Furthermore, at the very centre of Government, Westminster, Parliament itself has changed in a way opposite to the way suggested by most people. Most people think that Parliament is a rather docile body - sort of Blair's poodles and so on - but actually Parliament, which had been fairly docile in the past has begun to find itself in the last few years. Dissent - MPs voting against their Party line - is now much greater than it has ever been. If you look at the last Parliament, from 2001 to 2005, the revolts on the Iraq War and foundation hospitals were the largest revolts since the Corn Laws in 1846. Even in this Parliament, the Government has been defeated four times already on its legislation, and that's a greater number of times than any Government with a secure majority since the War. MPs are, in one sense of the word, revolting - more than they were in the past - contrary to the image of very docile Members of Parliament.
The House of Lords also, which tended to be fairly docile, at least when Conservative Governments were in office - it has a permanent Conservative majority. Since the hereditary peers were removed in 1999, the House of Lords has also become much more assertive and more professional. Particularly on civil liberties matters, it has rejected many things done by the Labour Government. This is not because there was a Conservative majority in the Lords - there is not - and the convention now seems to be accepted that no single Party should ever have an overall majority in the Lords, which is also something very new. The largest Party now in the Lords, for the first time in its history, is the Labour Party. The second largest group is a cross-bench group, and the Conservatives are now third, with the Liberals third. In practice, to get through most legislation produced by the Government, you need support from the cross-benchers and/or the Liberals to succeed. Therefore, it is now not as easy as it was to get things through the House of Lords.
A further change from ten years ago is the tremendous diversity of electoral systems in this country. If you read about the Scottish Elections, you will have read about the confusion which people had because they had two different systems of proportional representation in use: one single transferable vote system for the Scottish local government authorities; and one, which is the German additional member system, for the Scottish Parliament. Please do not ask me to explain these two different systems - I did that when I gave my lecture on electoral systems, and it is on the Gresham College website. But these are two different systems, and the point I want to stress is that if you had said fifteen years ago we would be using all these different systems, you would be thought to be slightly out of touch with reality. Back then, people said the basic British system is first-past-the-post and anything else is rather cranky and used by foreigners and we do not want to experiment with that here.
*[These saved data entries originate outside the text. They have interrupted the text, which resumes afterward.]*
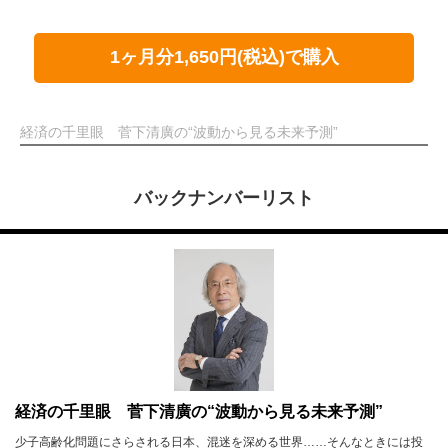
1ヶ月分1,650円(税込)で購入
経済の千里眼 菅下清廣の“波動から見る未来予測”
バックナンバーリスト
経済の千里眼 菅下清廣の“波動から見る未来予測”
少子高齢化問題にさらされる日本、混迷を深める世界……そんなときには投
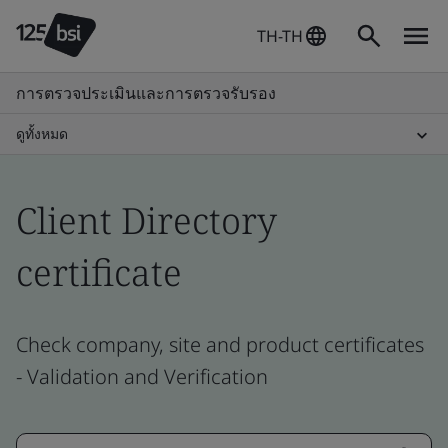
TH-TH
การตรวจประเมินและการตรวจรับรอง
ดูทั้งหมด
Client Directory
certificate
Check company, site and product certificates
- Validation and Verification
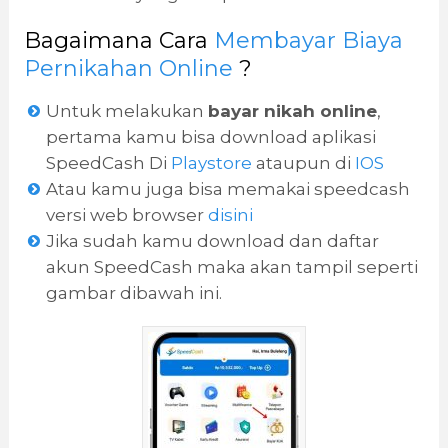
Bagaimana Cara
Membayar Biaya
Pernikahan Online
?
Untuk melakukan
bayar nikah online
,
pertama kamu bisa download aplikasi
SpeedCash Di
Playstore
ataupun di
IOS
Atau kamu juga bisa memakai speedcash
versi web browser
disini
Jika sudah kamu download dan daftar
akun SpeedCash maka akan tampil seperti
gambar dibawah ini.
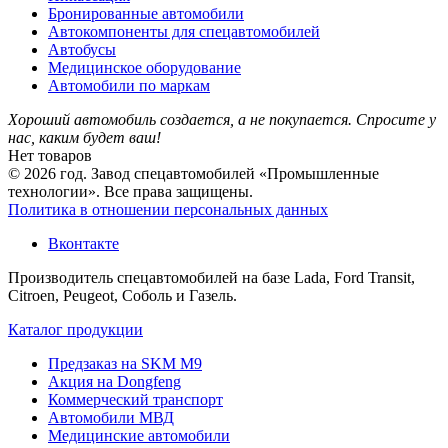
Бронированные автомобили
Автокомпоненты для спецавтомобилей
Автобусы
Медицинское оборудование
Автомобили по маркам
Хороший автомобиль создается, а не покупается. Спросите у
нас, каким будет ваш!
Нет товаров
© 2026 год. Завод спецавтомобилей «Промышленные
технологии». Все права защищены.
Политика в отношении персональных данных
Вконтакте
Производитель спецавтомобилей на базе Lada, Ford Transit,
Citroen, Peugeot, Соболь и Газель.
Каталог продукции
Предзаказ на SKM M9
Акция на Dongfeng
Коммерческий транспорт
Автомобили МВД
Медицинские автомобили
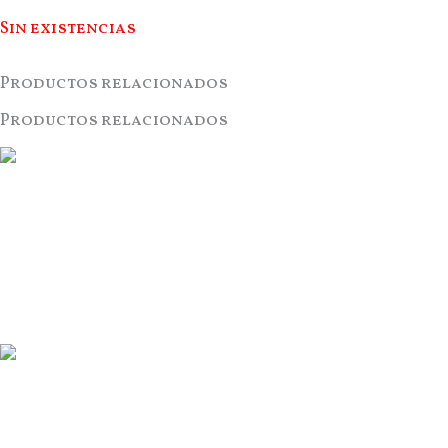
Sin existencias
Productos relacionados
Productos relacionados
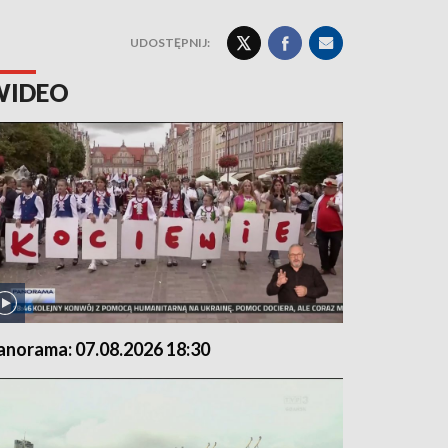
UDOSTĘPNIJ:
WIDEO
anorama: 07.08.2026 18:30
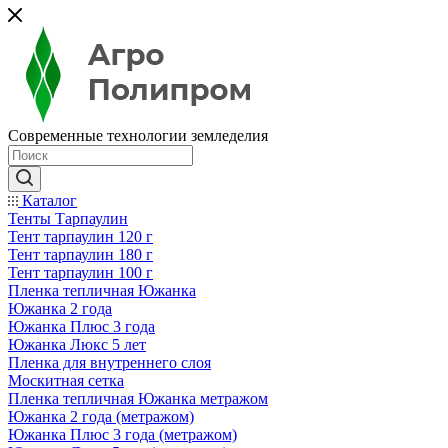
Современные технологии земледелия
Каталог
Тенты Тарпаулин
Тент тарпаулин 120 г
Тент тарпаулин 180 г
Тент тарпаулин 100 г
Пленка тепличная Южанка
Южанка 2 года
Южанка Плюс 3 года
Южанка Люкс 5 лет
Пленка для внутреннего слоя
Москитная сетка
Пленка тепличная Южанка метражом
Южанка 2 года (метражом)
Южанка Плюс 3 года (метражом)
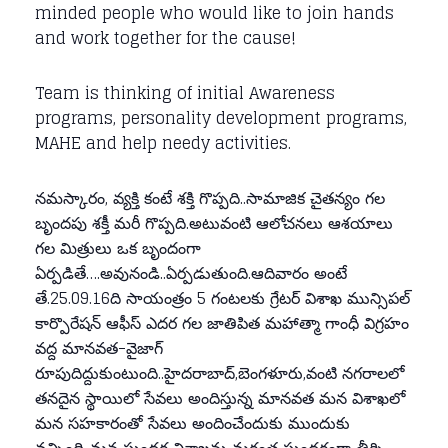
minded people who would like to join hands
and work together for the cause!
Team is thinking of initial Awareness
programs, personality development programs,
MAHE and help needy activities.
నమస్కారం, వ్యక్తి కంటే శక్తి గొప్పది..సామాజిక చైతన్యం గల
బృందపు శక్తీ మరీ గొప్పది.అటువంటి ఆలోచనలు ఆశయాలు
గల మిత్రులు ఒక బృందంగా
ఏర్పడితే….అవునండి..ఏర్పడుతుంది.ఆదివారం అంటే
తే.25.09.16ది సాయంత్రం 5 గంటలకు గ్రేటర్ విశాఖ మున్సిపల్
కార్పొరేషన్ ఆఫీస్ ఎదర గల జాతిపిత మహాత్మా గాంధీ విగ్రహం
వద్ద మానవత-వైజాగ్
రూపుదిద్దుకుంటుంది..హైదరాబాద్,బెంగళూరు,వంటి నగరాలలో
తనదైన స్థాయిలో సేవలు అందిస్తున్న మానవత మన విశాఖలో
మన సహకారంతో సేవలు అందించేందుకు ముందుకు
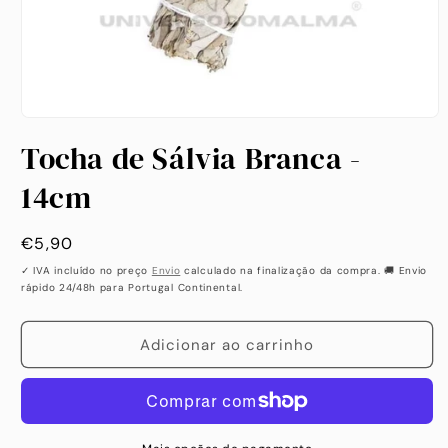
Abrir
conteúdo
Tocha de Sálvia Branca -
multimédia
1
em
14cm
modal
Preço
€5,90
habitual
✓ IVA incluído no preço
Envio
calculado na finalização da compra. 🚚 Envio
rápido 24/48h para Portugal Continental.
Adicionar ao carrinho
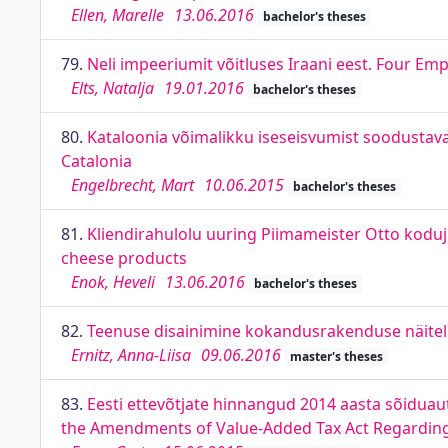
Ellen, Marelle
13.06.2016
bachelor's theses
79.
Neli impeeriumit võitluses Iraani eest. Four E
Elts, Natalja
19.01.2016
bachelor's theses
80.
Kataloonia võimalikku iseseisvumist soodustava
Catalonia
Engelbrecht, Mart
10.06.2015
bachelor's theses
81.
Kliendirahulolu uuring Piimameister Otto koduj
cheese products
Enok, Heveli
13.06.2016
bachelor's theses
82.
Teenuse disainimine kokandusrakenduse näitel.
Ernitz, Anna-Liisa
09.06.2016
master's theses
83.
Eesti ettevõtjate hinnangud 2014 aasta sõidu
the Amendments of Value-Added Tax Act Regarding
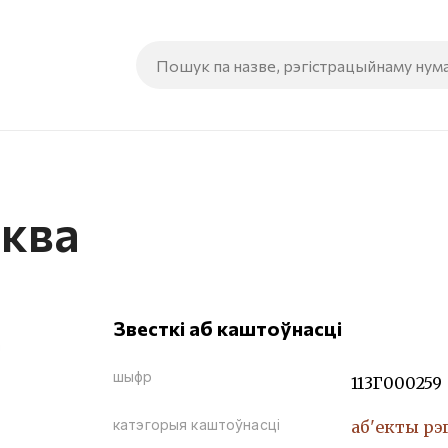
рква
Звесткі аб каштоўнасці
шыфр
113Г000259
катэгорыя каштоўнасці
аб'екты рэ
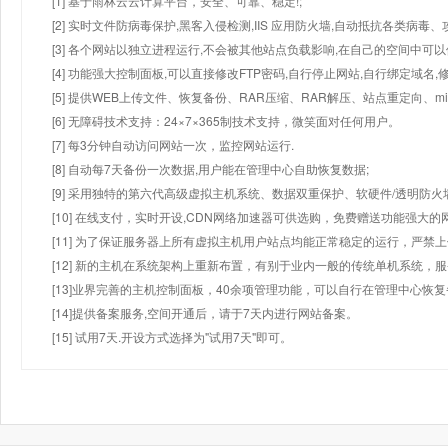
[1] 基于雨林云云计算平台，安全、可靠、稳定!;
[2] 实时文件防病毒保护,黑客入侵检测,IIS 应用防火墙,自动抵抗各类病毒、
[3] 各个网站以独立进程运行,不会被其他站点负载影响,在自己的空间中可以使用
[4] 功能强大控制面板,可以直接修改FTP密码,自行停止网站,自行绑定域名,
[5] 提供WEB上传文件、恢复备份、RAR压缩、RAR解压、站点重定向
[6] 无障碍技术支持：24×7×365制技术支持，微笑面对任何用户。
[7] 每3分钟自动访问网站一次，监控网站运行.
[8] 自动每7天备份一次数据,用户能在管理中心自助恢复数据;
[9] 采用独特的第六代高级虚拟主机系统、数据双重保护、软硬件/透明防火
[10] 在线支付，实时开设,CDN网络加速器可供选购，免费赠送功能强大
[11] 为了保证服务器上所有虚拟主机用户站点均能正常稳定的运行，严禁上
[12] 新的主机在系统架构上重新布置，有别于业内一般的传统单机系统，
[13]业界完善的主机控制面板，40余项管理功能，可以自行在管理中心恢
[14]提供备案服务,空间开通后，请于7天内进行网站备案。
[15] 试用7天.开设方式选择为"试用7天"即可。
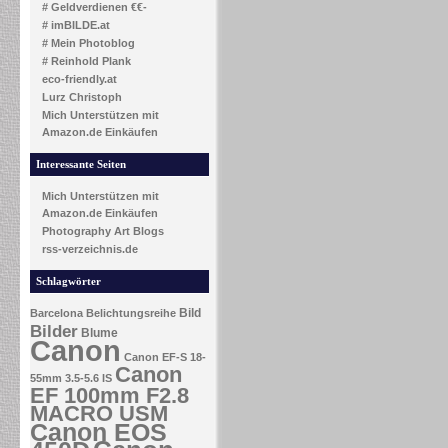
# Geldverdienen €€-
# imBILDE.at
# Mein Photoblog
# Reinhold Plank
eco-friendly.at
Lurz Christoph
Mich Unterstützen mit
Amazon.de Einkäufen
Interessante Seiten
Mich Unterstützen mit
Amazon.de Einkäufen
Photography Art Blogs
rss-verzeichnis.de
Schlagwörter
Bild
Barcelona
Belichtungsreihe
Bilder
Blume
Canon
Canon EF-S 18-
Canon
55mm 3.5-5.6 IS
EF 100mm F2.8
MACRO USM
Canon EOS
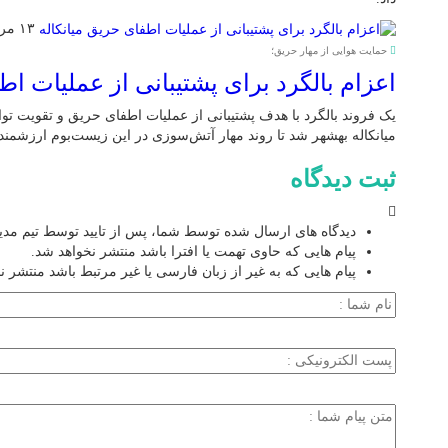
۱۳ مرداد ۱۴۰۵
حمایت هوایی از مهار حریق؛
اعزام بالگرد برای پشتیبانی از عملیات اط
یک فروند بالگرد با هدف پشتیبانی از عملیات اطفای حریق و تقویت توا
میانکاله بهشهر شد تا روند مهار آتش‌سوزی در این زیست‌بوم ارزشمن
ثبت دیدگاه
دیدگاه های ارسال شده توسط شما، پس از تایید توسط تیم مد
پیام هایی که حاوی تهمت یا افترا باشد منتشر نخواهد شد.
پیام هایی که به غیر از زبان فارسی یا غیر مرتبط باشد منتشر ن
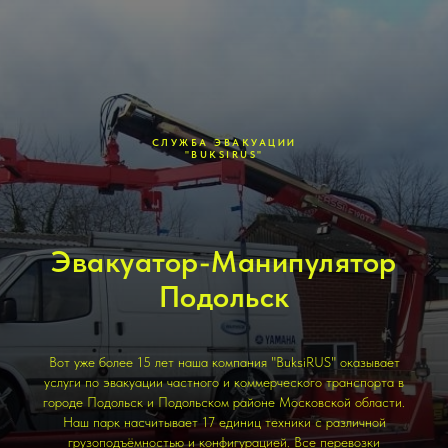
СЛУЖБА ЭВАКУАЦИИ
"BUKSIRUS"
Эвакуатор-Манипулятор
Подольск
Вот уже более 15 лет наша компания "BuksiRUS" оказывает
услуги по эвакуации частного и коммерческого транспорта в
городе Подольск и Подольском районе Московской области.
Наш парк насчитывает 17 единиц техники с различной
грузоподъёмностью и конфигурацией. Все перевозки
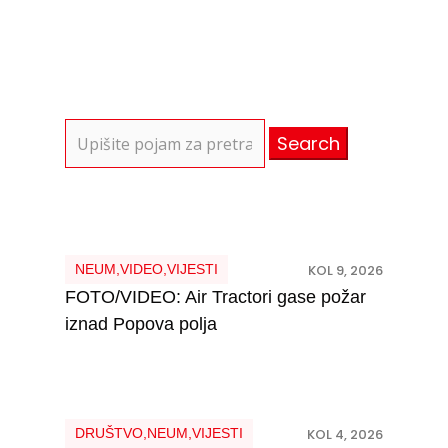
NEUM
,
VIDEO
,
VIJESTI
KOL 9, 2026
FOTO/VIDEO: Air Tractori gase požar
iznad Popova polja
DRUŠTVO
,
NEUM
,
VIJESTI
KOL 4, 2026
Neum gradi pristup javnoj plaži za
osobe s invaliditetom – odobreno
20.000 eura bespovratnih sredstava
DRUŠTVO
,
KULTURA
,
NEUM
,
VIJESTI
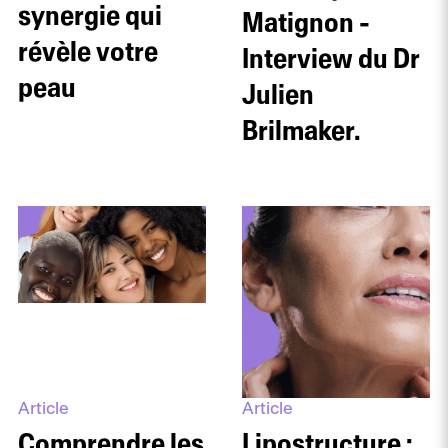
synergie qui
Matignon -
révèle votre
Interview du Dr
peau
Julien
Brilmaker.
Article
Article
Comprendre les
Lipostructure :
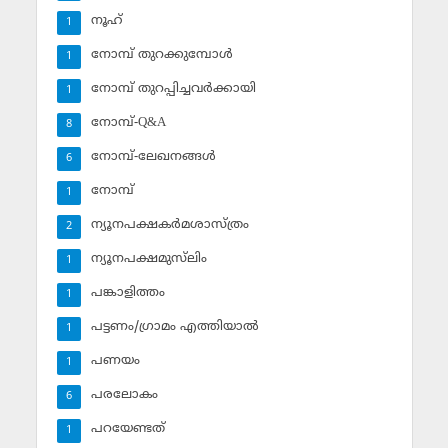
നൂഹ്‌
1
നോമ്പ് തുറക്കുമ്പോള്‍
1
നോമ്പ് തുറപ്പിച്ചവര്‍ക്കായി
1
നോമ്പ്-Q&A
8
നോമ്പ്-ലേഖനങ്ങള്‍
6
നോമ്പ്‌
1
ന്യൂനപക്ഷകര്‍മശാസ്ത്രം
2
ന്യൂനപക്ഷമുസ്‌ലിം
1
പങ്കാളിത്തം
1
പട്ടണം/ഗ്രാമം എത്തിയാല്‍
1
പണയം
1
പരലോകം
6
പറയേണ്ടത്
1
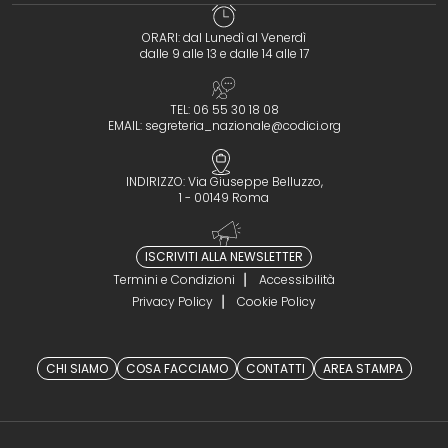
ORARI: dal Lunedì al Venerdì
dalle 9 alle 13 e dalle 14 alle 17
TEL: 06 55 30 18 08
EMAIL:
segreteria_nazionale@codici.org
INDIRIZZO: Via Giuseppe Belluzzo,
1 - 00149 Roma
ISCRIVITI ALLA NEWSLETTER
Termini e Condizioni
Accessibilità
Privacy Policy
Cookie Policy
CHI SIAMO
COSA FACCIAMO
CONTATTI
AREA STAMPA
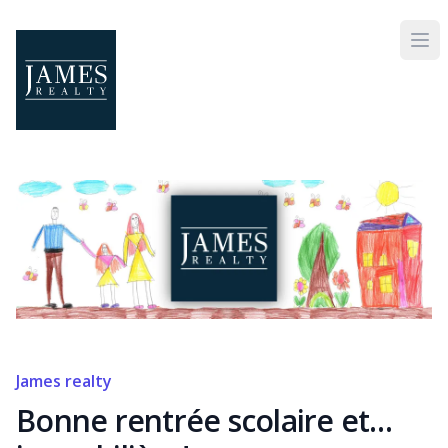
Skip to main content
James realty
Bonne rentrée scolaire et…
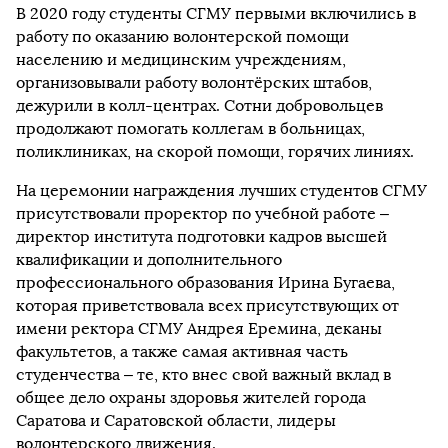
В 2020 году студенты СГМУ первыми включились в
работу по оказанию волонтерской помощи
населению и медицинским учреждениям,
организовывали работу волонтёрских штабов,
дежурили в колл-центрах. Сотни добровольцев
продолжают помогать коллегам в больницах,
поликлиниках, на скорой помощи, горячих линиях.
На церемонии награждения лучших студентов СГМУ
присутствовали проректор по учебной работе –
директор института подготовки кадров высшей
квалификации и дополнительного
профессионального образования Ирина Бугаева,
которая приветствовала всех присутствующих от
имени ректора СГМУ Андрея Еремина, деканы
факультетов, а также самая активная часть
студенчества – те, кто внес свой важный вклад в
общее дело охраны здоровья жителей города
Саратова и Саратовской области, лидеры
волонтерского движения.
Now we have got no less than four different electoral systems used, together with first-past-the-post, in Britain. We have got the single transferable vote, which is used for most elections in Northern Ireland and for Scottish local government. We have got the supplementary vote, which is used for the London Mayor, which people here who live in London who voted for it will have used themselves. You have got the additional member system, the German system, which is used for the London Authority and also for the Scottish and Welsh devolved bodies. You have got the regional list system of proportional representation, which is used for European elections. As I say, I am not going to describe these again, but they are on the website for those who are interested. A voter in London uses four different electoral systems - let me go through them again: one for the House of Commons, which is first-past-the-post; another for the European Elections, a regional list system of PR; a third for the London Authority, which is the German or the additional member system of PR; and a fourth for the London Mayor, the supplementary vote. The fifth one comes in Scottish local government and Northern Ireland, which is the single transferable vote. So we have five different systems.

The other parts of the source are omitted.